The Vice President for Donald “Make America Great Again” Trump—a candidacy consistently promising more freedom and less regulation—couldn’t answer; he didn’t answer. Mike Pence responded to the question of freedom for women by stating he’s proud to be pro-life with Trump. A non-answer. A weak answer. Low-energy.
A retreat from being upfront about why Mike Pence and Donald J. Trump do not believe women are intelligent, rational beings capable of managing their own bodies.
The threads came together in that moment, informing Pence’s answer to the final question on unity: women in Trump’s America are better served by sacrificing freedom over their body because unity in Trump’s America comes only from what makes Pence and Trump most comfortable. Abortion unsettles Pence; it might unsettle Trump depending on which audience he’s in front of and what he’s hoping to sell.

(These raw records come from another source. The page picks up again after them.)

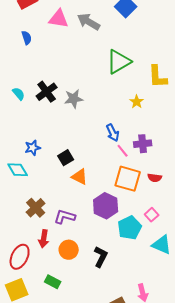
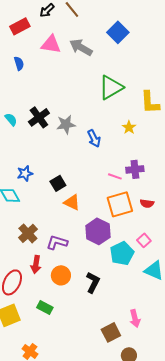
blue arrow: (113, 133) -> (94, 138), moved
pink line: (123, 151) -> (115, 176), turned -32
orange square: (128, 179) -> (120, 204), turned -32

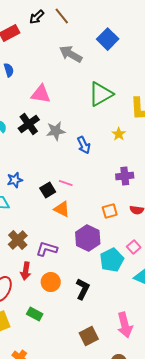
pink triangle: (51, 44) -> (41, 94), moved
pink line: (115, 176) -> (66, 183), moved
orange square: (120, 204) -> (110, 211), size x0.6
pink arrow: (135, 318) -> (125, 325), size x1.4
brown square: (111, 332) -> (89, 336), moved

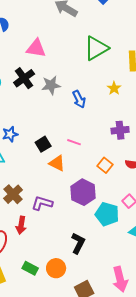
pink line: (66, 183) -> (74, 142), moved
orange square: (110, 211) -> (105, 165), turned -35
cyan pentagon: (112, 260) -> (107, 214), turned -30
orange circle: (51, 282) -> (56, 268), moved

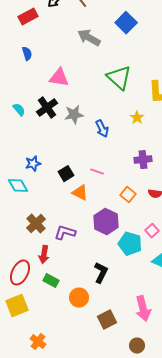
green triangle: (96, 48) -> (119, 78), turned -48
green rectangle: (30, 268) -> (51, 281), moved

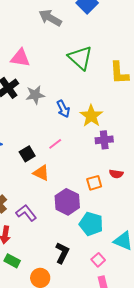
yellow star: (137, 118) -> (91, 116), moved, size x1.6
pink line: (97, 172) -> (55, 144), moved, turned -56
orange square: (128, 195) -> (94, 183), moved, turned 35
pink square: (152, 231) -> (98, 260), moved
purple L-shape: (65, 233) -> (26, 213), turned 35

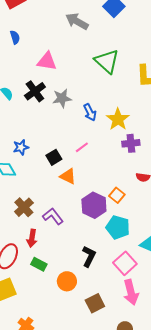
orange square: (94, 183) -> (117, 195), moved, turned -35
pink square: (98, 260) -> (125, 263), size x1.6

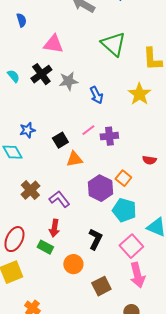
yellow star: (118, 119) -> (139, 94), moved
purple cross: (131, 143) -> (109, 136), moved
orange triangle: (68, 176) -> (74, 159), turned -36
red arrow: (32, 238) -> (54, 228), moved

Being seen as weak unsettles Trump—and clearly that’s been passed onto Pence since he could see only power as the solution to a divided nation.
What Pence told America in so many words is a Trump America will provide freedom only insofar as that freedom does not unsettle the men in charge. This disclosure explains most of the Trump campaign:
We must build a wall because walls are strong and the possibility of someone entering our country without us knowing feels weak.
We must deny those most in need from escaping Syria into our borders lest one become a criminal and makes us feel weak.
We must demand the poor pay for our army to be larger and greater than threats inconceivable, as the rich departing with such money makes them look poor and weak, while people without the army to conquer the world are weak by definition.
We must ensure women never have the option to choose what is allowed to live inside their bodies, as it may present a situation where men do not have absolute power and weak men cannot run a country.
How America has not already unanimously decided to bar Pence and Trump from holding any public office is beyond me. These men demand our freedom be laid upon the altar of paranoia, piousness, and paternalism, sacrificed not for the needs of the many but the comfort of the two in facing any tough decisions or confronting their own morals. There was no compromise from Pence’s mouth that night, only arrogance that his personal America is the best America for all.
Pence and Trump are the weakest elements of everything wrong with our society, yet also the easiest to rid from holding any influence. We deserve leaders like Kaine and Clinton, willing to find comfort in compromise, confronting their moral reservations openly. A strong leader does not deny their own words or refuse to defend the words of their comrade. Effective leaders weigh the will of the many with the needs of the few, evaluating with reason and rationality the consequences then firmly making a choice. And great leaders admit to their mistakes, encouraging change and responsibility.
None of these qualities are found in Mike Pence or Donald Trump. Deny their claim to our highest office, for it is based in mistaking freedom for control. We can be a whole nation through compromise, through choice, through understanding. There is no strength in control, only fear of possibility.
We’ll never be whole if weakness, fear incarnate reside in our White House.